The Occupy Wall Street crowd fails to appreciate the considerable good that is done on the Street. The initial public offering of Groupon (NASDAQ:GRPN) should serve as a reminder of one of the system’s benefits.
I find the Occupy Wall Street crowd to be a bit disingenuous and misguided in their demonstrations. Oh, I get the frustration, believe me. Even within the financial industry there are many professionals dissatisfied with the state of their business. A few bad apples have tainted what should be viewed as a crown jewel of our capitalist system.
Think about all of the good that Wall Street has accomplished in both the public and private sector. For example, the funds provided by municipal bonds allow state and local governments to provide widely used and needed essential services. On the public side, the number of companies funded by Wall Street accelerated innovation and technology that created vast sums of wealth and more importantly jobs.
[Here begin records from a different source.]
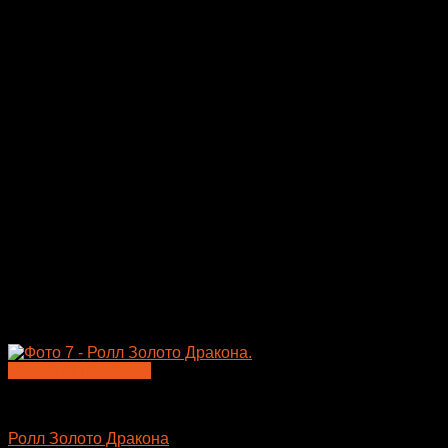
Быстрый просмотр
Большие роллы
Ролл Золото Дракона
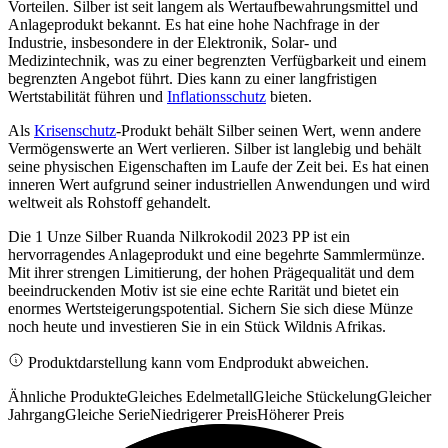
Vorteilen. Silber ist seit langem als Wertaufbewahrungsmittel und
Anlageprodukt bekannt. Es hat eine hohe Nachfrage in der
Industrie, insbesondere in der Elektronik, Solar- und
Medizintechnik, was zu einer begrenzten Verfügbarkeit und einem
begrenzten Angebot führt. Dies kann zu einer langfristigen
Wertstabilität führen und
Inflationsschutz
bieten.
Als
Krisenschutz
-Produkt behält Silber seinen Wert, wenn andere
Vermögenswerte an Wert verlieren. Silber ist langlebig und behält
seine physischen Eigenschaften im Laufe der Zeit bei. Es hat einen
inneren Wert aufgrund seiner industriellen Anwendungen und wird
weltweit als Rohstoff gehandelt.
Die 1 Unze Silber Ruanda Nilkrokodil 2023 PP ist ein
hervorragendes Anlageprodukt und eine begehrte Sammlermünze.
Mit ihrer strengen Limitierung, der hohen Prägequalität und dem
beeindruckenden Motiv ist sie eine echte Rarität und bietet ein
enormes Wertsteigerungspotential. Sichern Sie sich diese Münze
noch heute und investieren Sie in ein Stück Wildnis Afrikas.
Produktdarstellung kann vom Endprodukt abweichen.
Ähnliche Produkte
Gleiches Edelmetall
Gleiche Stückelung
Gleicher
Jahrgang
Gleiche Serie
Niedrigerer Preis
Höherer Preis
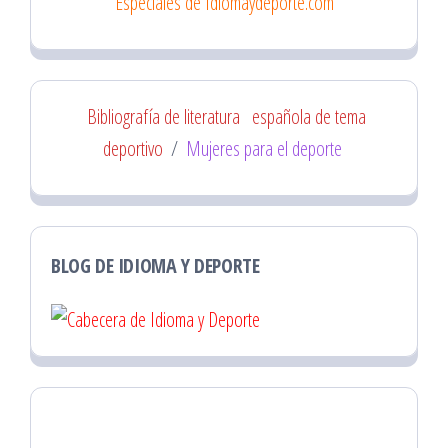
Especiales de Idiomaydeporte.com
Bibliografía de literatura
española de tema
deportivo
/
Mujeres para el deporte
BLOG DE IDIOMA Y DEPORTE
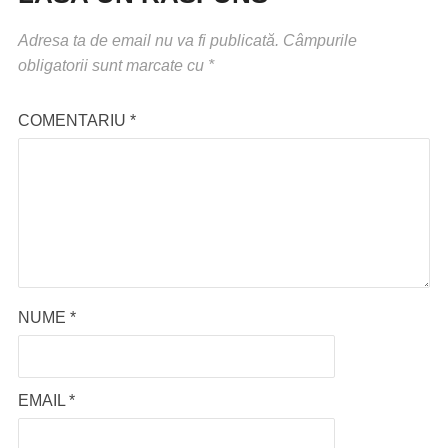
Adresa ta de email nu va fi publicată.
Câmpurile
obligatorii sunt marcate cu
*
COMENTARIU
*
NUME
*
EMAIL
*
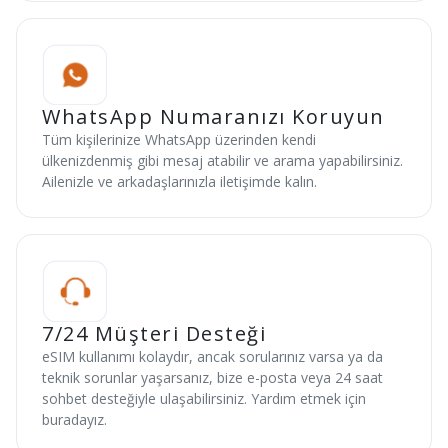
WhatsApp Numaranızı Koruyun
Tüm kişilerinize WhatsApp üzerinden kendi
ülkenizdenmiş gibi mesaj atabilir ve arama yapabilirsiniz.
Ailenizle ve arkadaşlarınızla iletişimde kalın.
7/24 Müşteri Desteği
eSIM kullanımı kolaydır, ancak sorularınız varsa ya da
teknik sorunlar yaşarsanız, bize e-posta veya 24 saat
sohbet desteğiyle ulaşabilirsiniz. Yardım etmek için
buradayız.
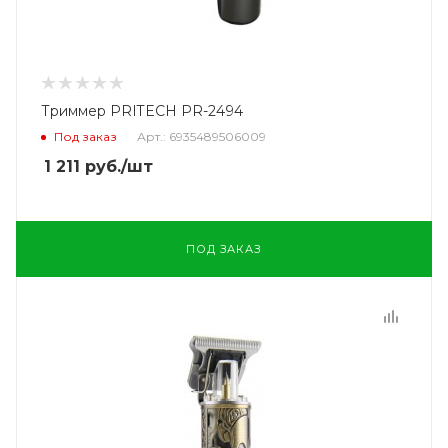
Триммер PRITECH PR-2494
Под заказ
Арт.: 6935489506009
1 211
руб.
/шт
ПОД ЗАКАЗ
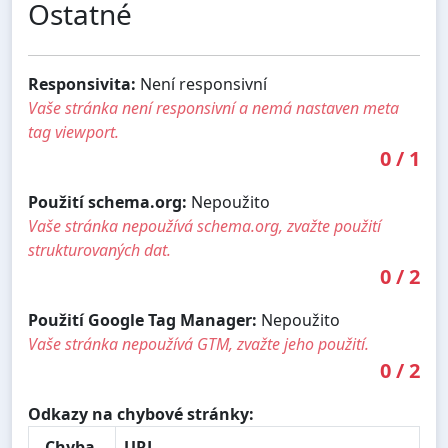
Ostatné
Responsivita:
Není responsivní
Vaše stránka není responsivní a nemá nastaven meta
tag viewport.
0
/
1
Použití schema.org:
Nepoužito
Vaše stránka nepoužívá schema.org, zvažte použití
strukturovaných dat.
0
/
2
Použití Google Tag Manager:
Nepoužito
Vaše stránka nepoužívá GTM, zvažte jeho použití.
0
/
2
Odkazy na chybové stránky:
Chyba
URL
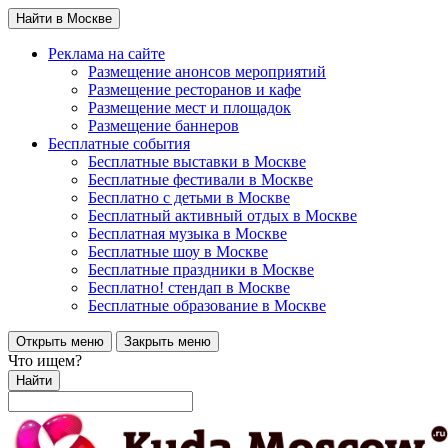
Найти в Москве
Реклама на сайте
Размещение анонсов мероприятий
Размещение ресторанов и кафе
Размещение мест и площадок
Размещение баннеров
Бесплатные события
Бесплатные выставки в Москве
Бесплатные фестивали в Москве
Бесплатно с детьми в Москве
Бесплатный активный отдых в Москве
Бесплатная музыка в Москве
Бесплатные шоу в Москве
Бесплатные праздники в Москве
Бесплатно! стендап в Москве
Бесплатные образование в Москве
Открыть меню
Закрыть меню
Что ищем?
Найти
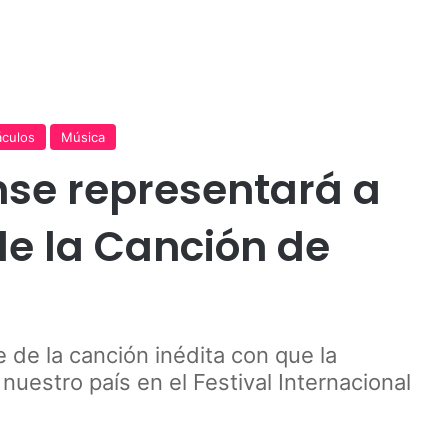
Publicidad
áculos
Música
se representará a
 de la Canción de
 de la canción inédita con que la
uestro país en el Festival Internacional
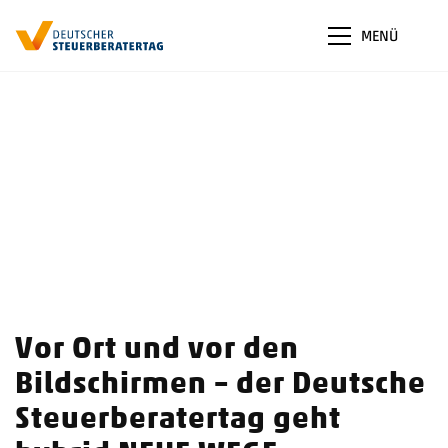
MENÜ
Vor Ort und vor den
Bildschirmen – der Deutsche
Steuerberatertag geht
Are there problems with how Wall Street goes about its business? Sure, but nothing is perfect and our system of capitalism has far more benefits than disadvantages. Don’t begrudge those making money on Wall Street. They have earned it.
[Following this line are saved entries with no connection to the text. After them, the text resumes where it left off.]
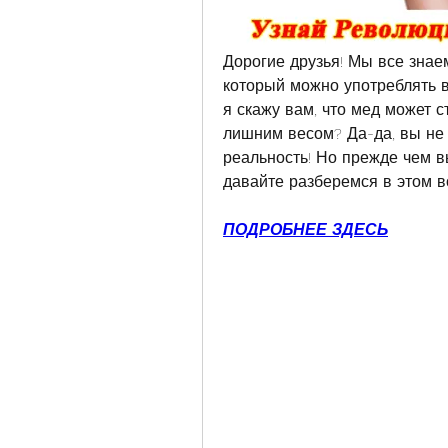
Дорогие друзья! Мы все знаем,
который можно употреблять в
я скажу вам, что мед может с
лишним весом? Да-да, вы не 
реальность! Но прежде чем вы 
давайте разберемся в этом в
ПОДРОБНЕЕ ЗДЕСЬ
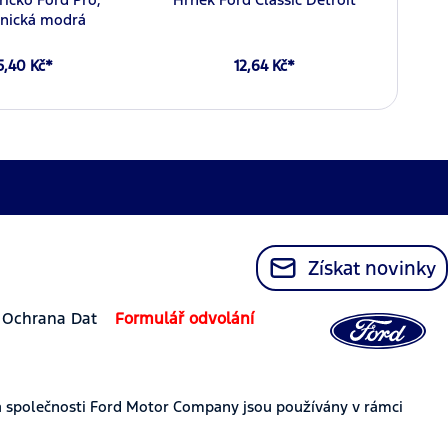
nická modrá
5,40 Kč*
12,64 Kč*
Získat novinky
Ochrana Dat
Formulář odvolání
 společnosti Ford Motor Company jsou používány v rámci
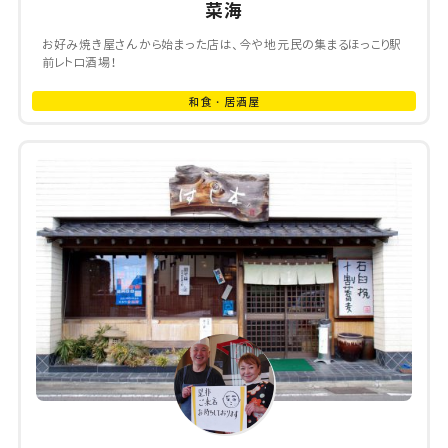
菜海
お好み焼き屋さんから始まった店は、今や地元民の集まるほっこり駅
前レトロ酒場！
和食・居酒屋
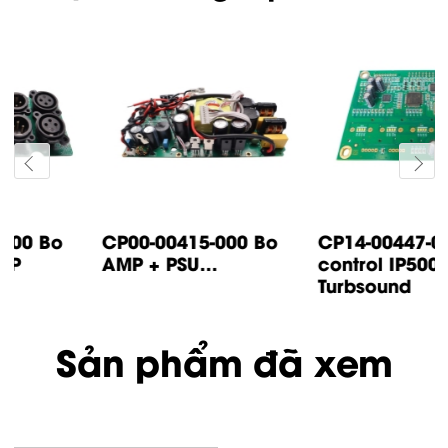
CP14-00447-000 Bo
CP05-00500-000 Bo
control IP500
input IP1000 /
Turbsound
IP2000...
Sản phẩm đã xem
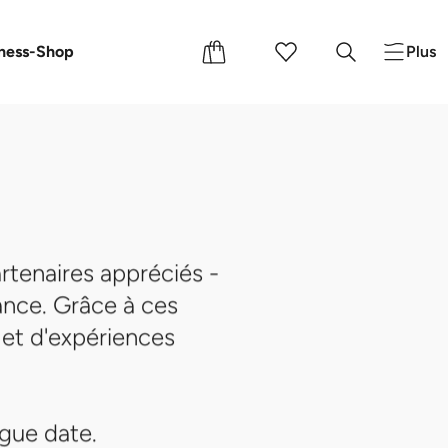
s
s cadeaux
ness-Shop
Plus
rtenaires appréciés -
ance. Grâce à ces
 et d'expériences
ngue date.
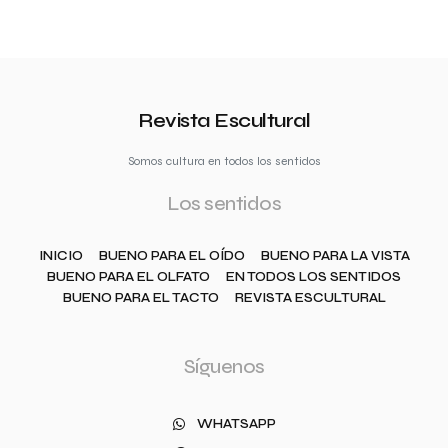
Revista Escultural
Somos cultura en todos los sentidos
Los sentidos
INICIO
BUENO PARA EL OÍDO
BUENO PARA LA VISTA
BUENO PARA EL OLFATO
EN TODOS LOS SENTIDOS
BUENO PARA EL TACTO
REVISTA ESCULTURAL
Síguenos
WHATSAPP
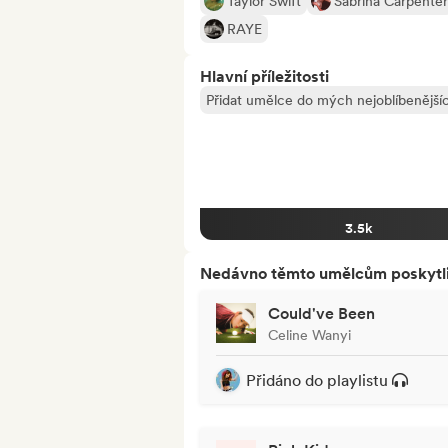
Taylor Swift
Sabrina Carpenter
RAYE
Hlavní příležitosti
Přidat umělce do mých nejoblíbenějšíc
3.5k
Nedávno těmto umělcům poskytli p
Could've Been
Celine Wanyi
Přidáno do playlistu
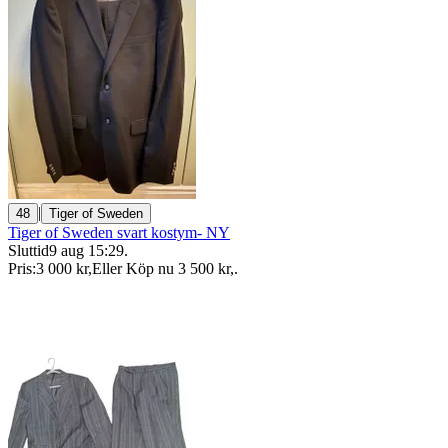
|
48
Tiger of Sweden
Tiger of Sweden svart kostym- NY
Sluttid
9 aug 15:29
.
Pris:
3 000 kr
,
Eller Köp nu
3 500 kr
,
.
So instead of occupying Wall Street, put your money and efforts to better use — occupy these three Wall Street firms.
The cream of the crop on Wall Street has been struggling since the European debt crisis reared its ugly head this summer. Reflecting the difficult environment, shares of Goldman Sachs (NYSE:GS) are down 24% since the beginning of July.
Goldman Sachs reported an operating loss of 84 cents per share in the most recent quarter, missing estimates by a whopping 78 cents per share. The big miss has tempered enthusiasm for the fourth quarter — estimates now are at $2.86 per share for the period, as opposed to $4.61 projected 90 days ago.
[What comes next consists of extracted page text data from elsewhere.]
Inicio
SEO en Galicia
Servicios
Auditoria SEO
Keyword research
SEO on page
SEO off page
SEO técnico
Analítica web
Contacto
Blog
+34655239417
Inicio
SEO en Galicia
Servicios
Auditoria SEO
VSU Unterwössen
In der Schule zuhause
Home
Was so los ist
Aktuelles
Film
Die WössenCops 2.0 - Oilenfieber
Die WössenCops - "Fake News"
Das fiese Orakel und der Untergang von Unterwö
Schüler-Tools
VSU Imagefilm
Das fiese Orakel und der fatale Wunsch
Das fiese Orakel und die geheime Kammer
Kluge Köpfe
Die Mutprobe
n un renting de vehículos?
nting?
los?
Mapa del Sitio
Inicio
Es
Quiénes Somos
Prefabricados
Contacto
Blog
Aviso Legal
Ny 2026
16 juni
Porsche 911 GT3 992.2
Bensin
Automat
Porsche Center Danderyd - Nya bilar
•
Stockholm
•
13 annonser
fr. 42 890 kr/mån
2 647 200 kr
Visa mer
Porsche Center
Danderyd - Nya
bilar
Given the big run-up in stocks in October, look for Goldman to come closer to the $4.61 estimate. For the full year, the company is expected to make $6.17 per share. Analysts look for profits to double in 2012 to $13.79 per share. At current prices, Goldman trades for a paltry eight times next year’s earnings.
The stock is one to occupy today in advance of what I expect to be a very strong earnings quarter on a market more conducive to investment banking.